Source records
:::

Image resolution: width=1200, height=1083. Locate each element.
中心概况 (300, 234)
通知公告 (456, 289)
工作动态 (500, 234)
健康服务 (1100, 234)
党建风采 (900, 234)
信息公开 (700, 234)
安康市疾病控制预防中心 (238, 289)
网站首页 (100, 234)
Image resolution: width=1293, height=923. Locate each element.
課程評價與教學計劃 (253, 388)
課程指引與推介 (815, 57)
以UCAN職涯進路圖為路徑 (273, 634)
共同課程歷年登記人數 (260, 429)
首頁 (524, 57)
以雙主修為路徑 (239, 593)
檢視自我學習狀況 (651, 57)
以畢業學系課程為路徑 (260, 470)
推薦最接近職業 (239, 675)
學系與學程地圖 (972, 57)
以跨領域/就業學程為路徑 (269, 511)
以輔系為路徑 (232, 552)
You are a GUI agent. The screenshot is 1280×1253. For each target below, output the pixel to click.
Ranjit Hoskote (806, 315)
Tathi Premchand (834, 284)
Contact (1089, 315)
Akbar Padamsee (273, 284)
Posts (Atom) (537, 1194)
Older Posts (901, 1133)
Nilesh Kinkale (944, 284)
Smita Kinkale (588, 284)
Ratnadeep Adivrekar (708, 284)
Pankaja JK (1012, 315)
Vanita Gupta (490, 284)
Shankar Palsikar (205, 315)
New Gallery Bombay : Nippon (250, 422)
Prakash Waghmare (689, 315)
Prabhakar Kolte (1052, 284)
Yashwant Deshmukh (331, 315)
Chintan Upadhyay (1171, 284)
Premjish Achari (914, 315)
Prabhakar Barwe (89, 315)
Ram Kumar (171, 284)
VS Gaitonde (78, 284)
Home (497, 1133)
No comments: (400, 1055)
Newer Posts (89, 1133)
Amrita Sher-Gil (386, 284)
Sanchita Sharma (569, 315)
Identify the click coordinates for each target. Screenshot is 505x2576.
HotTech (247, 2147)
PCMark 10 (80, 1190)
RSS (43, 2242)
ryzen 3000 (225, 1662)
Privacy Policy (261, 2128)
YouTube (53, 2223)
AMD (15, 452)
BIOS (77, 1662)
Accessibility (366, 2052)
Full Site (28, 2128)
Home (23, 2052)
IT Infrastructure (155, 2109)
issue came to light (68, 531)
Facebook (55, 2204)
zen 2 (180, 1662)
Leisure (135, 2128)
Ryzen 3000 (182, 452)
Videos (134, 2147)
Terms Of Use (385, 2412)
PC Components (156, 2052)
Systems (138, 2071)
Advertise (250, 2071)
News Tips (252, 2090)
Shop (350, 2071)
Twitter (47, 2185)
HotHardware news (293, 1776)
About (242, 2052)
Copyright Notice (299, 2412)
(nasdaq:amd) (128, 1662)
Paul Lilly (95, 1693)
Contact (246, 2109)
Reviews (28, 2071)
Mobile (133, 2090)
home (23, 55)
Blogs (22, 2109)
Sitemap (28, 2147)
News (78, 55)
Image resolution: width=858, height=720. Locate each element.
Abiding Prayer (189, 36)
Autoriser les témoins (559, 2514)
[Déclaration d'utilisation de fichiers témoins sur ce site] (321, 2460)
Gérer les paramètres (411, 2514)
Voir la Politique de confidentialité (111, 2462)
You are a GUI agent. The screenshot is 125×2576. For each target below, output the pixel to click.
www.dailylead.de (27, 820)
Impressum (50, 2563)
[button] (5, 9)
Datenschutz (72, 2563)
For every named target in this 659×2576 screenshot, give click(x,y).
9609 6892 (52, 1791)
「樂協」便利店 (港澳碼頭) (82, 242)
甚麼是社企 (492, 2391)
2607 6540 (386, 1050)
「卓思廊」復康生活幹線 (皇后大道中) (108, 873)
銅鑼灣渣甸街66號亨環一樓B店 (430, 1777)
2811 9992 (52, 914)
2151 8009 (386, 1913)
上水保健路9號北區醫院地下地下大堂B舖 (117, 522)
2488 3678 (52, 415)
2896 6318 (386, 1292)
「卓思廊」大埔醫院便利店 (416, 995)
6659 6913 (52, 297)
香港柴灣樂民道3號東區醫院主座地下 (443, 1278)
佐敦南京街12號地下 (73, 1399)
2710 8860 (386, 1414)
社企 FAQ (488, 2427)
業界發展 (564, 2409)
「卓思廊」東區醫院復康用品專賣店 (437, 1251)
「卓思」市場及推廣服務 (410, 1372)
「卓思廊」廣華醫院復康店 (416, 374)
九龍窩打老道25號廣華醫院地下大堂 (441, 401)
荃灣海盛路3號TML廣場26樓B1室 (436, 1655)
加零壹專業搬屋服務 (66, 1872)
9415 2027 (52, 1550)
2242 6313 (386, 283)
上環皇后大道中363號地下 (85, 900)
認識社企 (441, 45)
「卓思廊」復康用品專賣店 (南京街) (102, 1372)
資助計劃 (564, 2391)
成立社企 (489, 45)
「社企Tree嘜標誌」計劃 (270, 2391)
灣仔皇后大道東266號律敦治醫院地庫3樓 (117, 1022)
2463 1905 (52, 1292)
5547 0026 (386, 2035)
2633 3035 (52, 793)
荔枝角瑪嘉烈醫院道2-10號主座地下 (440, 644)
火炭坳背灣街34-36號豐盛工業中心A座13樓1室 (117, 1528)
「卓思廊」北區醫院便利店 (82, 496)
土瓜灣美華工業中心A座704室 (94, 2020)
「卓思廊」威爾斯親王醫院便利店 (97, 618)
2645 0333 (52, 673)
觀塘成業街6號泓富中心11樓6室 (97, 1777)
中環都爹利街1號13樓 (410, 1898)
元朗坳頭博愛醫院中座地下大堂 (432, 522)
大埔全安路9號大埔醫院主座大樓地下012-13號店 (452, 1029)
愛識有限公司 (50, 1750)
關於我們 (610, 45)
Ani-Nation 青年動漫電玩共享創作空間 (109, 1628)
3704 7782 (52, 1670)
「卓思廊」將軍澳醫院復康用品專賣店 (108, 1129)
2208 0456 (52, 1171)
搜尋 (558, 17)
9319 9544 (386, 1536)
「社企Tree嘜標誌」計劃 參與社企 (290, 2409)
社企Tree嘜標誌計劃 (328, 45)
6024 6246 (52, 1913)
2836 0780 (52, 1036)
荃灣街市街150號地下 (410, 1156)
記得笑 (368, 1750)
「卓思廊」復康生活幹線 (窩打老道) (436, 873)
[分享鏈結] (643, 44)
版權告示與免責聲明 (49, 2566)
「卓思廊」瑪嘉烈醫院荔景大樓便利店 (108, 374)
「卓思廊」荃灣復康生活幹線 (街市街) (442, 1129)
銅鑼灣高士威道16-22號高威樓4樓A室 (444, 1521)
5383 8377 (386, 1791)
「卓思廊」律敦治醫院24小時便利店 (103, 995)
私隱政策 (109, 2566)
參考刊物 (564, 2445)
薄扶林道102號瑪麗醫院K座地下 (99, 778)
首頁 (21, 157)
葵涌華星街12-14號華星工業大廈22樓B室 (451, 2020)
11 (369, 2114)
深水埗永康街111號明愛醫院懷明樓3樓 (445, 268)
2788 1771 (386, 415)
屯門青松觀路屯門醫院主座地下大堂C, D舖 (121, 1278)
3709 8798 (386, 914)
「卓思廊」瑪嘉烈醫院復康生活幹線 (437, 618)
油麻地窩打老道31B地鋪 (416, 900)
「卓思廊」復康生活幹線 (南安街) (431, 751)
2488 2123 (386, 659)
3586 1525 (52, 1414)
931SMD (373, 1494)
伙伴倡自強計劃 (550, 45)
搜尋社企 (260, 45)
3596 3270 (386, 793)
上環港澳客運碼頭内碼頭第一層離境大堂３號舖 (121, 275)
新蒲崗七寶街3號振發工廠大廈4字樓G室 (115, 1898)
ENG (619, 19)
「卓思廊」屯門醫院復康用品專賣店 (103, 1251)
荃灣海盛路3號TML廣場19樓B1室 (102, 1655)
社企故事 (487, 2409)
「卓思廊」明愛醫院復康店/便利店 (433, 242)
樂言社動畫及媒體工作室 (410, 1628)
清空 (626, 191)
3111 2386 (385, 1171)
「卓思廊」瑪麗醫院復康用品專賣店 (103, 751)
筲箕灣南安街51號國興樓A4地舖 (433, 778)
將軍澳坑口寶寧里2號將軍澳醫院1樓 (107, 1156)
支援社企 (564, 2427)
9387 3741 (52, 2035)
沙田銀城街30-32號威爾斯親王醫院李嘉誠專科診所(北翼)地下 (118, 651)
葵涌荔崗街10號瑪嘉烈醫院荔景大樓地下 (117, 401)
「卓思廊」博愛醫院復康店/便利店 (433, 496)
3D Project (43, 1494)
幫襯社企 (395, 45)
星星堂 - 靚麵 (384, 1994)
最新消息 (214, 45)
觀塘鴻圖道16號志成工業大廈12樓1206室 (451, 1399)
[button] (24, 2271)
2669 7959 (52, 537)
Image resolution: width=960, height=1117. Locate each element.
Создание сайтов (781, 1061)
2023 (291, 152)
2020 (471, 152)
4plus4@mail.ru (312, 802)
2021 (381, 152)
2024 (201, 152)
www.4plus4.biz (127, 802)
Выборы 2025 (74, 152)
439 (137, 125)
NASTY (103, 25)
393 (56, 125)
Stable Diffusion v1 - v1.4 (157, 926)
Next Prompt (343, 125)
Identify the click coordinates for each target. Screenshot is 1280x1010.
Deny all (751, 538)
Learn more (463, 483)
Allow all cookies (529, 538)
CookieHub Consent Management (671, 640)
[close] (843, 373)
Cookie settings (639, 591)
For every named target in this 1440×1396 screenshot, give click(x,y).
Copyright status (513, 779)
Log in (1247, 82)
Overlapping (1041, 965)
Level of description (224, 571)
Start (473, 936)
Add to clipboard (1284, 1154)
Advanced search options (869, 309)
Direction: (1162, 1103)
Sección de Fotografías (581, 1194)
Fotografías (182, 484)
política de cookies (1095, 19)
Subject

:::

### Work to be completed
There is a line with "社企Tree嘜標誌計劃 (328, 45)" and a line with "參考刊物 (564, 2445)" above. Copy exactly those two lines and all lines between them, with nothing else.

### Task solution
社企Tree嘜標誌計劃 (328, 45)
6024 6246 (52, 1913)
2836 0780 (52, 1036)
荃灣街市街150號地下 (410, 1156)
記得笑 (368, 1750)
「卓思廊」復康生活幹線 (窩打老道) (436, 873)
[分享鏈結] (643, 44)
版權告示與免責聲明 (49, 2566)
「卓思廊」瑪嘉烈醫院荔景大樓便利店 (108, 374)
「卓思廊」荃灣復康生活幹線 (街市街) (442, 1129)
銅鑼灣高士威道16-22號高威樓4樓A室 (444, 1521)
5383 8377 (386, 1791)
「卓思廊」律敦治醫院24小時便利店 (103, 995)
私隱政策 (109, 2566)
參考刊物 (564, 2445)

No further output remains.